3. Expecting to Feel Something MAGICKY
The benefits of meditation are real. They are also subtle and complicated and not always quick to reveal themselves. Things worth having are not easily won and reaping the benefits of meditation requires consistency.
Don’t stop because you haven’t felt something trippy of magical.
I’m currently on Day 128 of daily practice and my experience on my meditation cushion has been, for the most part, banal. (That’s not to say magic doesn’t happen). But if you’re looking only for the magic, especially in the beginning of practice, you’re more likely to get frustrated and quit. Don’t quit!

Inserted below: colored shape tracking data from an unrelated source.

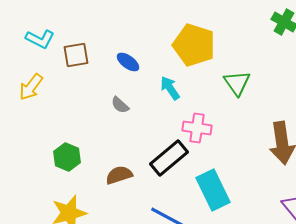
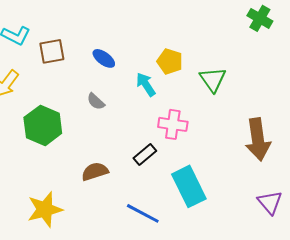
yellow pentagon: (194, 45) -> (170, 61), moved, size x0.6
green hexagon: (67, 157) -> (43, 125), moved, size x1.4
black rectangle: (169, 158) -> (145, 154), size x0.6

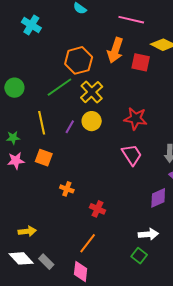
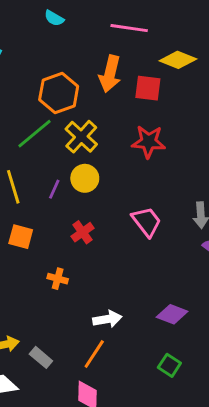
red star: (136, 119) -> (149, 142), moved
purple diamond: (158, 198) -> (172, 314), moved, turned 50
red cross: (98, 209) -> (83, 232), moved, turned 35
white arrow: (148, 234) -> (107, 319), moved
gray rectangle: (46, 262) -> (41, 357), moved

It is absolutely 100% worth hanging in.
4. Spending More Energy on Accoutrements Than On Practice
You really don’t need much for meditation. When I started my meditation practice I bought all these candles and essential oils so that I could start a “ritual.” It made it all feel exciting and pretty. Today, 4 months into a daily practice, I get up, brush my teeth, sit myself on my cushion, and set a timer. No candles, no smells, no music, no journaling. This is a habit: A powerful daily habit that can change the way you interact with and experience the world. It is not a glamorous ritual. Now that’s not to say there isn’t room for these accoutrements, but they are more likely to be helpful when you have ample time and space to practice, and the energy: think Saturday afternoon practice vs. daily 6:00AM practice.

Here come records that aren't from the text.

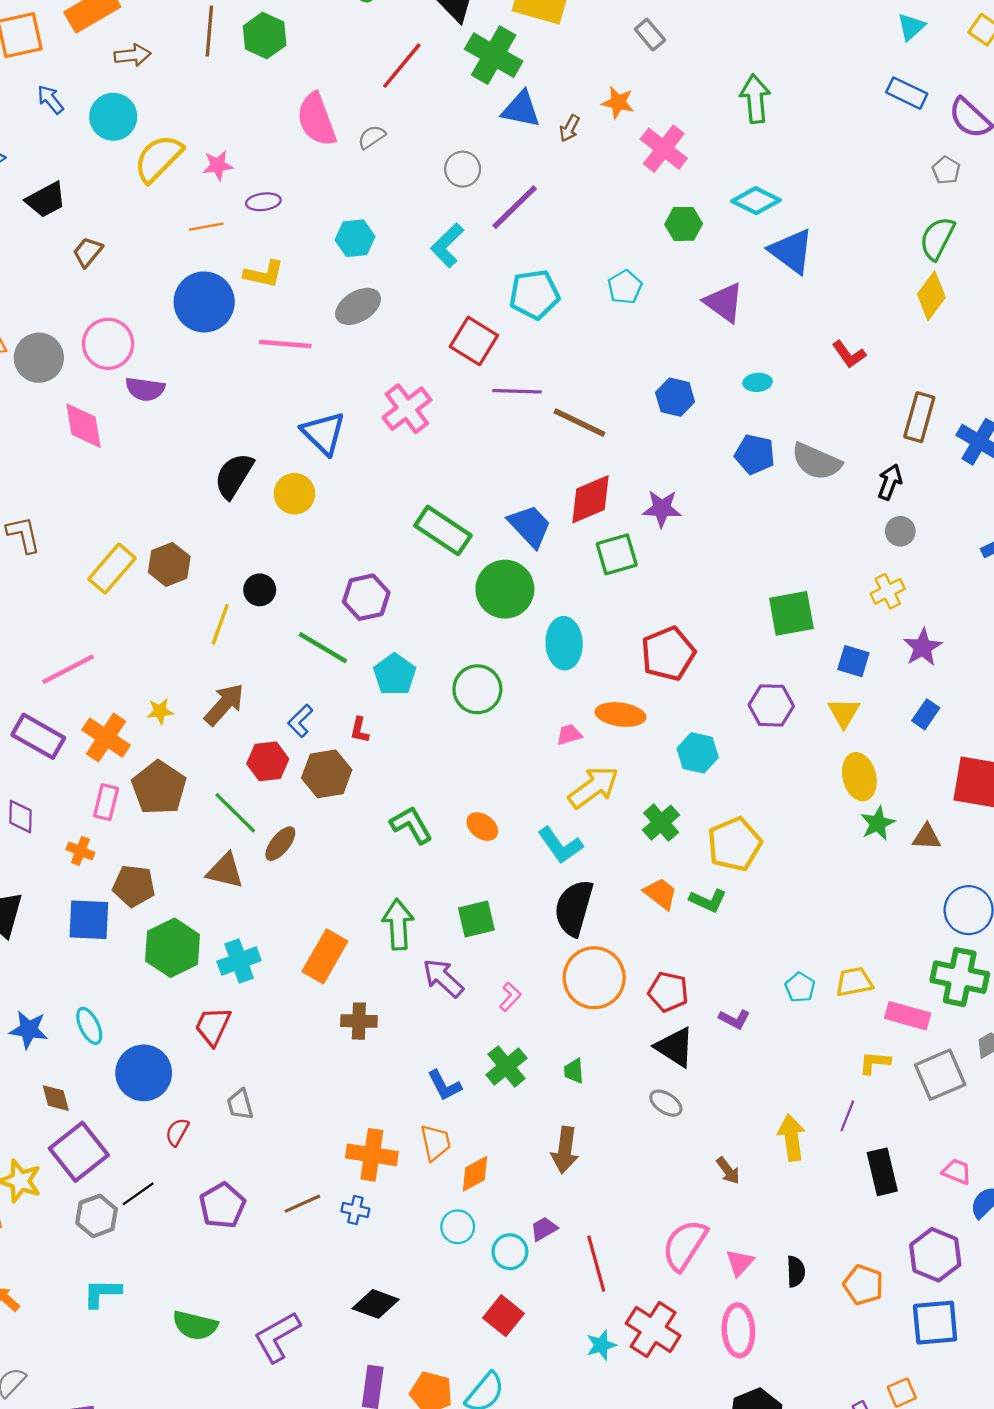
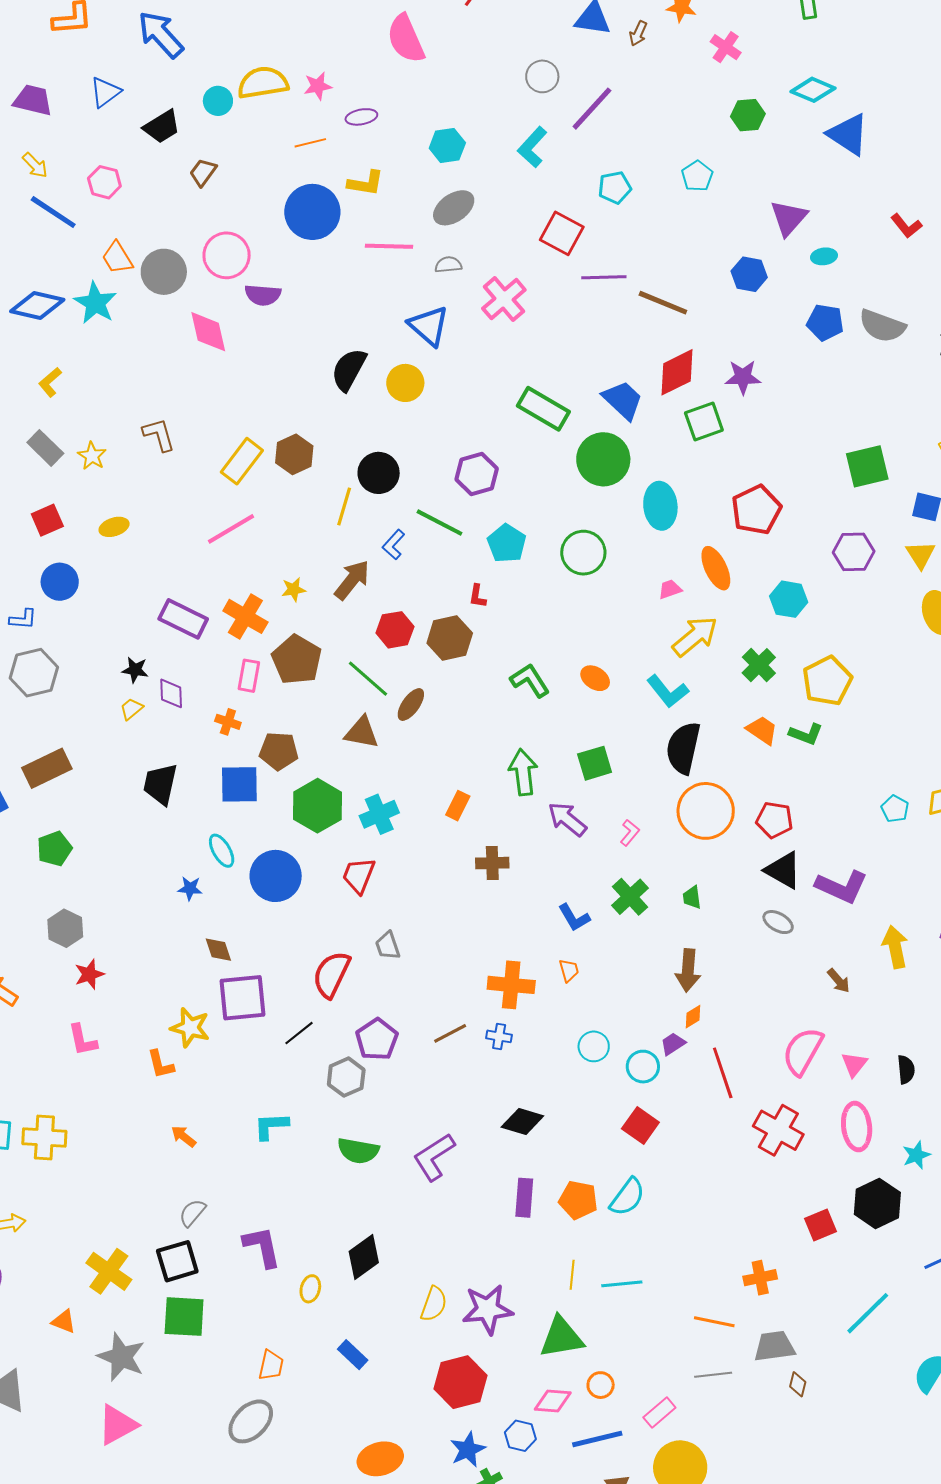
blue arrow: (50, 100) -> (161, 34), size x1.8
cyan circle: (113, 117) -> (218, 101), moved, size x0.7
gray semicircle: (372, 137) -> (448, 265), moved, turned 32
pink cross: (664, 149) -> (726, 47), size x0.7
yellow semicircle: (158, 158) -> (263, 83), turned 39
cyan pentagon: (534, 294) -> (615, 188), size x0.7
purple triangle: (724, 302) -> (789, 218), moved, turned 39
black circle: (260, 590) -> (379, 473), size x1.4
pink line: (68, 669) -> (231, 529), moved
orange ellipse: (620, 714) -> (716, 568), turned 60
blue L-shape: (300, 721) -> (394, 545), moved
orange rectangle: (325, 956) -> (458, 806), size x0.6
purple L-shape: (734, 1019) -> (842, 887), moved, size x1.8
cyan ellipse: (89, 1026) -> (222, 851), moved
blue star: (29, 1030) -> (190, 888), size x0.7
blue circle: (144, 1073) -> (276, 876), moved
red semicircle: (177, 1132) -> (331, 974), size x1.8
orange trapezoid: (435, 1143) -> (569, 970), size x0.7
purple square: (79, 1152) -> (242, 998), turned 36
orange diamond: (475, 1174) -> (693, 1017), moved, size x0.7
gray hexagon: (97, 1216) -> (346, 1077), moved
cyan star: (601, 1345) -> (916, 1155), moved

5. Failing to Get Buy-In From Family and Friends
I have tried, and failed, to start a meditation practice many times in the past. When I did, I would start my meditation practice quietly. I didn’t want to discuss my intention with my friends or roommates. Meditation felt a bit fringe to me and I worried they might judge me or think I was weird.
Luckily, meditation and mindfulness is becoming far more mainstream. Still, if you’re worried that the people in your life might judge you for your practice, it’s best to try to educate them about what it is that you’re trying to do. Be open and honest with people about your intentions and the known benefits of the practice.
I have yet to encounter one individual who has told me that my meditation practice was stupid or dumb or weird when I made a genuine effort to explain it to them. And if they’re thinking it silently…their problem, not mine!
Feeling that you can be honest with the people in your life about why you’re stealing away for 20 minutes makes it a lot easier to form a meditation habit. And they’ll probably actively support you in it, which is all the better!